The modelling team continued exploring Simbiology and looking at several papers in how genetic modelling can work and what areas should our iGEM team should explore.


EMILY

Biobricking LuxOD47A

  • Objective: To form linear copies of LuxOD47A (currently inside TOPO T/A) with BioBrick ends.

Materials and methods:

  • Template: LuxOD47E C4-8 in TOPO T/A [40 ng/uL]- original concedntration = [409.5 ng/uL]
  • Forward primer: Lux0-F-RS star(Tm = 60 degrees C)
  • Reverse primer: LuxO-R-RS primer (Tm = 60 degrees C)

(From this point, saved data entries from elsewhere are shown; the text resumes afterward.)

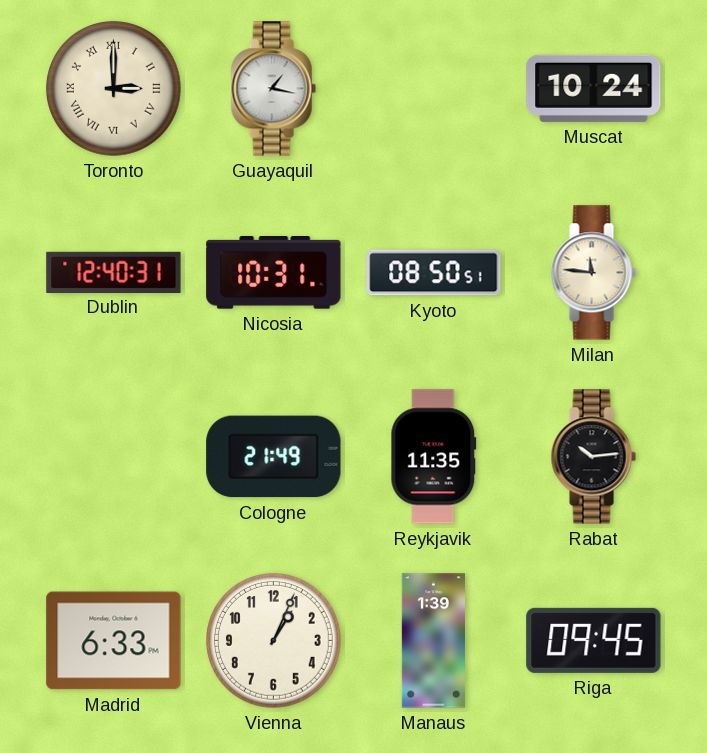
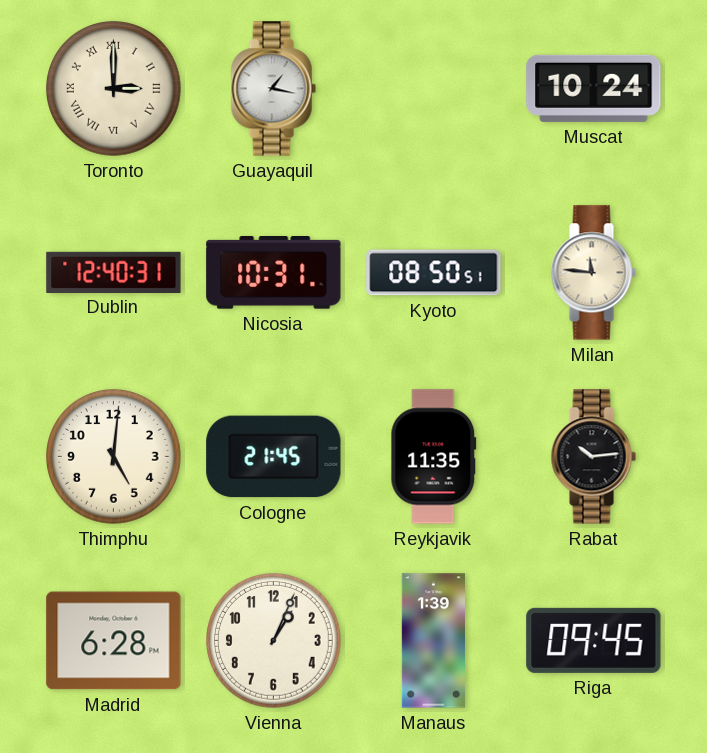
Thimphu: none -> 5:01
Cologne: 21:49 -> 21:45
Madrid: 6:33 -> 6:28
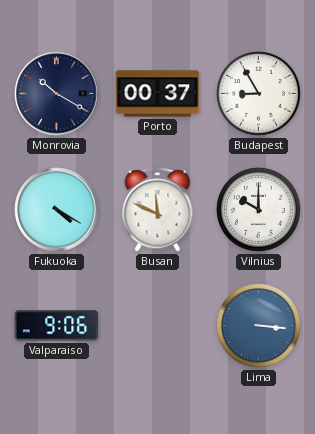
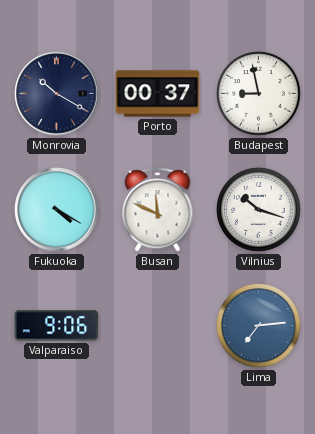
Budapest: 8:55 -> 8:58
Vilnius: 10:00 -> 10:18
Lima: 3:16 -> 7:14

Master Mix contents (for 15 tubes)

  • 10X Pfx Amplification buffer (75 uL)
  • 10mM dNTPs mixture (15 uL)
  • 50mM MgSO4 (22.5 uL)
  • Forward primer [10 uM] (15 uL)
  • Reverse primer [10 uM] (15 uL)
  • Platinum Pfx DNA polymerase [2.5 units] (10 uL)
  • Autoclaved distilled HOH (577.5 uL)
  • TOTAL: 735 uL
  • PCR reaction volume for Master Mix: 49 uL

PCR steps:

  • Denaturation: 94 degrees C, 5 minutes
  • Amplification: 36 cycles of {
    • Denaturation (94 degrees C, 15 seconds);
    • Annealing (58-66 degrees C, 30 seconds);
    • Extension (68 degrees C, 1.5 minutes)}
  • Final extension: 68 degrees C, 15 minutes
  • Hold temperature: 4 degrees C

12 tubes were prepared to span the gradient, each of which contained 1 uL of template DNA and 49 uL master mix. A negative control with ddH2O in lieu of template DNA was also prepared.

Results:

The gradient PCR products were visualised on a 1% agarose gel, as shown below. Lanes 1-12 contain template and labe 13 is a negative control with ddH20 which shows some contamination. The bands are at the right size (~1.4 kb) to suggest that LuxOD47E is in fact in the vector. We will proceed by isolating plasmid and sending it down for DNA sequencing.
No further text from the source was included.